3. The method of extracting valid features for a sample property of claim 1, wherein: the method for calculating the weight of the training sample feature in step 103 comprises the following steps: the sum of weighted weight-average variances of the training sample and each neighbor is minimized, and the specific formula is as follows:

\begin{matrix} \arg \underset{u_{i}}{m i n} & \underset{j &Element; δ_{i}}{Σ} l o g (1 + \exp (r_{i j} (D_{i} (x_{j}) - c_{i}))) + λ | | u_{i} | |_{1} & s . t . & u_{i} &GreaterEqual; 0 \end{matrix} - - - (1)

wherein,

X_idenotes the ith feature, X, of the sample_jDenotes the j-th feature of the sample, D_i(X_j) Represents X_iAnd X_jWeighted distance between u_iA weight representing the ith feature of the sample,_iis formed by k of the ith sampleA sample set composed of neighbors; y is_iAnd y_jRespectively denote the i and j samples, if y_i＝y_jThen r is_ij1, otherwise r_ij＝-1；c_iAnd λ is a set parameter, c_iAnd the upper limit of the sample distance between the same class is represented, and lambda is a regularization parameter.

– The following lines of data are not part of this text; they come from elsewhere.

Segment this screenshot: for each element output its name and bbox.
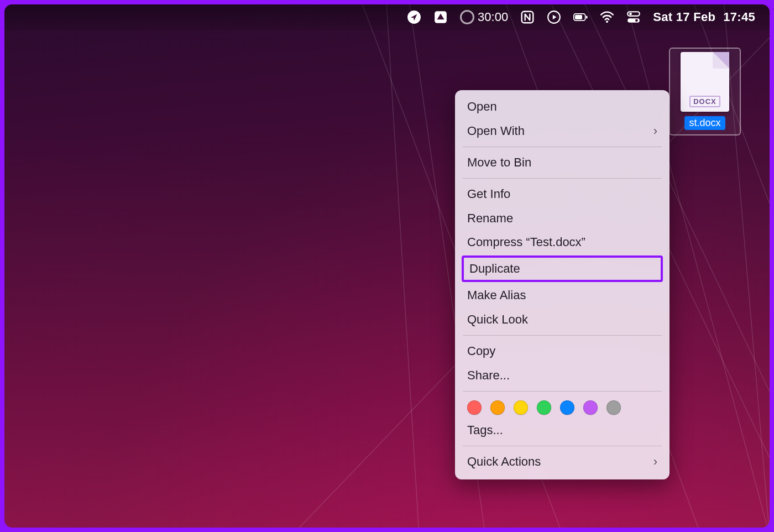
menu-item-get-info[interactable]: Get Info: [455, 182, 670, 206]
timer-value: 30:00: [478, 10, 508, 24]
app-status-icon[interactable]: [433, 10, 448, 24]
svg-point-19: [629, 13, 632, 15]
desktop-file-test-docx[interactable]: DOCX st.docx: [669, 48, 741, 135]
menu-separator: [463, 391, 662, 392]
menu-item-quick-look[interactable]: Quick Look: [455, 307, 670, 332]
menu-separator: [463, 446, 662, 446]
menu-item-label: Quick Actions: [467, 453, 541, 471]
menu-item-open[interactable]: Open: [455, 95, 670, 119]
menu-item-quick-actions[interactable]: Quick Actions ›: [455, 450, 670, 474]
menu-item-make-alias[interactable]: Make Alias: [455, 283, 670, 307]
tag-swatch-yellow[interactable]: [514, 400, 528, 415]
menu-item-duplicate[interactable]: Duplicate: [462, 255, 663, 282]
menu-item-copy[interactable]: Copy: [455, 339, 670, 363]
location-services-icon[interactable]: [407, 10, 421, 24]
menu-item-label: Compress “Test.docx”: [467, 233, 585, 251]
menu-item-label: Copy: [467, 342, 495, 360]
timer-menu-item[interactable]: 30:00: [460, 10, 508, 24]
menu-item-label: Open With: [467, 122, 525, 140]
svg-rect-15: [575, 15, 582, 19]
tag-swatch-orange[interactable]: [490, 400, 505, 415]
menu-item-label: Get Info: [467, 185, 510, 203]
menu-separator: [463, 335, 662, 336]
file-icon: DOCX: [681, 52, 729, 112]
menu-item-label: Tags...: [467, 421, 503, 439]
play-menu-icon[interactable]: [547, 10, 561, 24]
clock-menu-item[interactable]: Sat 17 Feb 17:45: [653, 10, 755, 24]
tag-swatch-purple[interactable]: [583, 400, 598, 415]
tag-swatch-blue[interactable]: [560, 400, 574, 415]
file-extension-badge: DOCX: [689, 96, 720, 107]
tag-color-swatches: [455, 395, 670, 418]
file-name-label: st.docx: [684, 116, 725, 130]
svg-rect-16: [586, 15, 588, 18]
menu-item-tags[interactable]: Tags...: [455, 418, 670, 442]
menu-item-label: Share...: [467, 367, 510, 384]
outer-frame: 30:00 Sat 17 Feb 17:45: [0, 0, 774, 532]
chevron-right-icon: ›: [653, 122, 657, 140]
context-menu: Open Open With › Move to Bin Get Info Re…: [455, 90, 670, 479]
svg-line-1: [386, 4, 419, 528]
menu-separator: [463, 178, 662, 179]
menu-item-label: Duplicate: [469, 260, 520, 278]
tag-swatch-green[interactable]: [537, 400, 551, 415]
wifi-icon[interactable]: [600, 10, 614, 24]
menu-date: Sat 17 Feb: [653, 10, 715, 24]
control-center-icon[interactable]: [626, 10, 641, 24]
menu-time: 17:45: [723, 10, 755, 24]
timer-ring-icon: [460, 10, 474, 24]
menu-item-label: Make Alias: [467, 286, 526, 304]
menu-item-move-to-bin[interactable]: Move to Bin: [455, 150, 670, 175]
tag-swatch-gray[interactable]: [606, 400, 621, 415]
notion-menu-icon[interactable]: [520, 10, 535, 24]
menu-item-compress[interactable]: Compress “Test.docx”: [455, 230, 670, 254]
menu-item-label: Quick Look: [467, 311, 528, 328]
desktop[interactable]: 30:00 Sat 17 Feb 17:45: [4, 4, 770, 528]
menu-item-label: Open: [467, 98, 497, 116]
menu-item-open-with[interactable]: Open With ›: [455, 119, 670, 143]
menu-item-label: Rename: [467, 210, 513, 227]
svg-point-17: [606, 20, 608, 23]
menu-item-rename[interactable]: Rename: [455, 206, 670, 231]
menu-separator: [463, 147, 662, 147]
menu-item-label: Move to Bin: [467, 154, 531, 171]
chevron-right-icon: ›: [653, 453, 657, 471]
svg-point-21: [635, 19, 638, 22]
menu-item-share[interactable]: Share...: [455, 363, 670, 388]
menu-bar: 30:00 Sat 17 Feb 17:45: [4, 4, 770, 30]
battery-icon[interactable]: [573, 10, 588, 24]
tag-swatch-red[interactable]: [467, 400, 482, 415]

4. The method of extracting valid features for a sample property of claim 1, wherein: the specific formula of the feature selector G in step 201 is as follows:

the function f of the features is expressed as:

f(x^l,c)＝x^l1^TC (4)

The linear coefficient w is expressed as:

\begin{matrix} \arg & \begin{matrix} \min_{w} & | | w | |_{2}^{2} + α \underset{i, l}{Σ} ξ_{i}^{l} \end{matrix} \\ s . t . & w^{T} f (X_{i}^{l}, c^{l + 1}) > Δ (c^{l + 1}, \hat{c^{l + 1}}) + w^{T} f (X_{i}^{l}, {\hat{c}}^{l + 1}) - ξ_{i}^{l} \end{matrix} - - - (5)

5. The method as claimed in claim 1The method for extracting the effective features from the sample properties is characterized by comprising the following steps: the classifier C in the step 201^sThe specific formula of (A) is as follows:

\begin{matrix} C^{s} (x^{s}) = \arg & \underset{y &Element; Z}{m a x} V^{T} f (x^{s}, y) \end{matrix} - - - (6)

\begin{matrix} \arg & \begin{matrix} \min_{V} & | | V | |_{2}^{2} + D \underset{i}{Σ} ϵ_{i} \end{matrix} \\ s . t . & V^{T} f (x_{i}^{s}, y_{i}) > Δ (y_{i}, \hat{y}) + V^{T} f (x_{i}^{s}, \hat{y}) - ϵ_{i} \end{matrix} - - - (7)

6. The method of extracting valid features for a sample property of claim 1, wherein: the step 301 evaluation index includes a time line threshold of the extracted feature and a classification accuracy requirement of the classifier.